* Dataset entries:
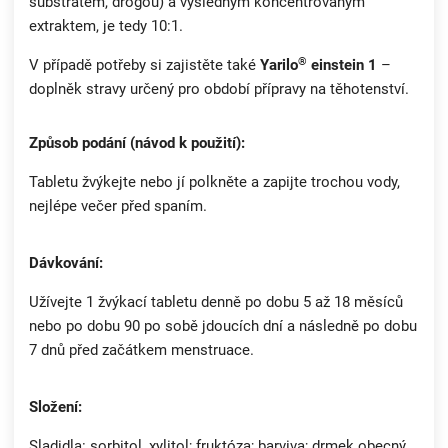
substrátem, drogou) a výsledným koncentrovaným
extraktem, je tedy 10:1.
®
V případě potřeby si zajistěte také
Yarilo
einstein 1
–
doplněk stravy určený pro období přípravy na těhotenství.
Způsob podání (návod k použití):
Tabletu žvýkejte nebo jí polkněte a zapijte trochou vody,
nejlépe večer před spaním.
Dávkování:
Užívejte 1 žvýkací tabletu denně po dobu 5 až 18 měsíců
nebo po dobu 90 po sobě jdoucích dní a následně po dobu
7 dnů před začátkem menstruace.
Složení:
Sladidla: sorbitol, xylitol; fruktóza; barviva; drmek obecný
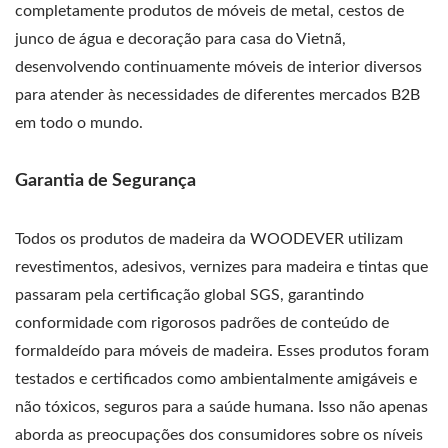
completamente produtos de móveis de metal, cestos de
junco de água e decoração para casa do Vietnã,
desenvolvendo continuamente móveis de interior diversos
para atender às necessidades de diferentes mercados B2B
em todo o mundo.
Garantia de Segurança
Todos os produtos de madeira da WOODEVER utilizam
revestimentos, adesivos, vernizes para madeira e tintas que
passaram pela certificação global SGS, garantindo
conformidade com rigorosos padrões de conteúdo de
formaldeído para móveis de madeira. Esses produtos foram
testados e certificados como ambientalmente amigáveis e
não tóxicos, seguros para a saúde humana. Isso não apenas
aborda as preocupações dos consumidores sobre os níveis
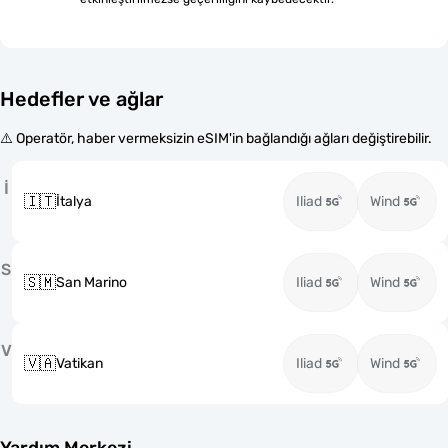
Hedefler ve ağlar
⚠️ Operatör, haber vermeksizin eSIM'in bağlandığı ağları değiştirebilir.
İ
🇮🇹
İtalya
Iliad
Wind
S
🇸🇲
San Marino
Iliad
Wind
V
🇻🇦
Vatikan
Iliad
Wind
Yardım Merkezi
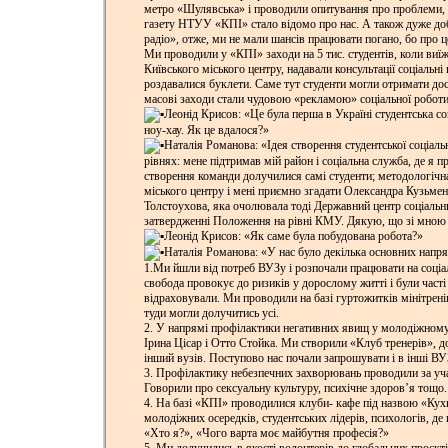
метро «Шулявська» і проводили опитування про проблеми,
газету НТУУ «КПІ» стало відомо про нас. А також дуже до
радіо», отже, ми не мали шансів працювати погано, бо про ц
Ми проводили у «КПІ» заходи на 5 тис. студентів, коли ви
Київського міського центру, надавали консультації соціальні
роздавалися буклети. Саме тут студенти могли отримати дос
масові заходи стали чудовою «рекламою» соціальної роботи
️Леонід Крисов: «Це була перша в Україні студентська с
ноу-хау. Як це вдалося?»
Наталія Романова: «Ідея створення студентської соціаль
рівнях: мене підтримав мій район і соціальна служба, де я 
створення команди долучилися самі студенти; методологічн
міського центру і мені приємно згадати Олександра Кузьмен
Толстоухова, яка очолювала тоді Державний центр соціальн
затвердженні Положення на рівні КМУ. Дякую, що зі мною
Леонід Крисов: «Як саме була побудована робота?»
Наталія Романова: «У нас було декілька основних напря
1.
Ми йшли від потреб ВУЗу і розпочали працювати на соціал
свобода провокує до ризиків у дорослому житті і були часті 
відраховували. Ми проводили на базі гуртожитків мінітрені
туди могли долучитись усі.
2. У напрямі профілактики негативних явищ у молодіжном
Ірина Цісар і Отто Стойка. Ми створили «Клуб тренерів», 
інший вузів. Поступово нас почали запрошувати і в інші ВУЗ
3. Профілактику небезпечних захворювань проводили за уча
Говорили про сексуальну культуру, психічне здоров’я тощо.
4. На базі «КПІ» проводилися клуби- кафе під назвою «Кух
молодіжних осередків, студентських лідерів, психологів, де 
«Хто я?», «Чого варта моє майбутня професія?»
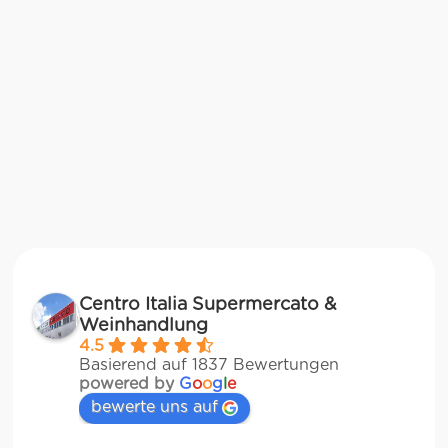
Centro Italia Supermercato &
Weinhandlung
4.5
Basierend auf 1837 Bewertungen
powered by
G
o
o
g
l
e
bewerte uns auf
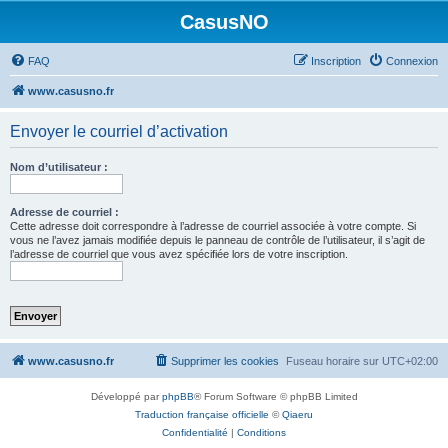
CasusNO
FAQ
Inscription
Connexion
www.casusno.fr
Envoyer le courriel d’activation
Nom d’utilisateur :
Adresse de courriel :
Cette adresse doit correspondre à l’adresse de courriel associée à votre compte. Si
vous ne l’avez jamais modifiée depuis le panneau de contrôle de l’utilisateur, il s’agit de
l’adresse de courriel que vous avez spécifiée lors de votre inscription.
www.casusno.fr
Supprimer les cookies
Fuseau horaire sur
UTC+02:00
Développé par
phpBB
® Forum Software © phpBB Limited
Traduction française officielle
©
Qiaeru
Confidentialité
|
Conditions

* The problem:
Go through the records above and, whenever a line includes the word "була", copy it.

* Written answer:
️Леонід Крисов: «Це була перша в Україні студентська с
Леонід Крисов: «Як саме була побудована робота?»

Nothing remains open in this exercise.